*Source data:*

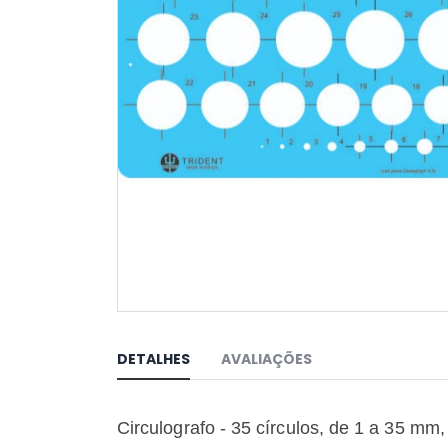
Saltar
para
o
DETALHES
AVALIAÇÕES
início
da
Galeria
Circulografo - 35 círculos, de 1 a 35 mm,
de
imagens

*Exercise description:*
Would you please print out all the records above exactly, minus any pictures?

*Response to the task:*
Saltar
para
o
DETALHES
AVALIAÇÕES
início
da
Galeria
Circulografo - 35 círculos, de 1 a 35 mm,
de
imagens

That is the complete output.